Sorry to hear of the problems you have been having make a baby but you have come to a fantastic site full of advice and support.

Its not easy when trying for a baby and others around you are falling pregnant so easily but there is support here and i hope we can help you in some way.

Would you like to tell us if you have had any investigations yet? Have you had a blood test? Your partner had a sperm test?

Good luck with everything

Kate xx​


----------



## sallywags (Jun 27, 2005)

Hi hun - you have come to the right place.  we probably all understand how you feel - and frankly i don't know how i would have got through the last 2 years without FF. 

You will gain so much from here - try to spend some time getting to know the site (but beware of getting addicted!), as you will get support, sympathy, and also you will probably get lots of very useful advice.

Good luck in everything you try hun,

Sallywags


----------



## Mrs CW (Jul 12, 2004)

Hi Pyets and welcome to the site, everyone is very friendly here and it has been a lifesaver for many of us.  

I'm sorry to hear you're having trouble conceiving.  Having had the tests have you been referred for any treatment of any kind? 
What did your consultant or GP say about your test results and your next steps?

Do let us know, then we can help you to find others in a similar situation who can give you some support.  

take care and best of luck,

Claire x


----------



## baby whisper (Sep 22, 2004)

hi hun i just want to say a big hello and welcome to you to ff you have found the right place to come for all the help and support you need 
good luck with everything
lea-Anne xx


----------



## MissTC (May 8, 2006)

Hi *Pyets* honey 

It's so very hard isn't it?

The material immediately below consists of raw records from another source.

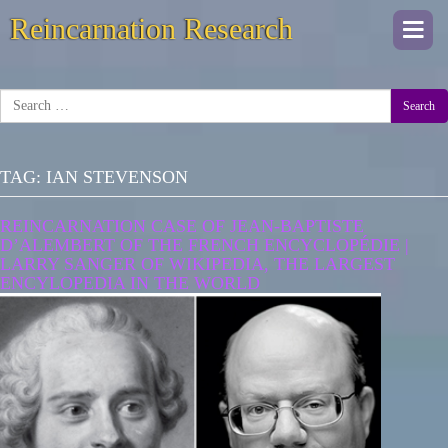
Reincarnation Research
Togg
navi
Search
TAG:
IAN STEVENSON
REINCARNATION CASE OF JEAN-BAPTISTE
D’ALEMBERT OF THE FRENCH ENCYCLOPÉDIE |
LARRY SANGER OF WIKIPEDIA, THE LARGEST
ENCYLOPEDIA IN THE WORLD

It sometimes seems that our friends/family/neighbours are getting pregnant at the drop of a hat, yet we struggle and struggle year after year with no success  By finding Fertility Friends you have found a network of friendship that will carry you through the good and bad times honey, and support you all the way!

Assuming you have had the basic fertility tests with no obvious results, do you come under the "Unexplained" category? It must be so hard for you.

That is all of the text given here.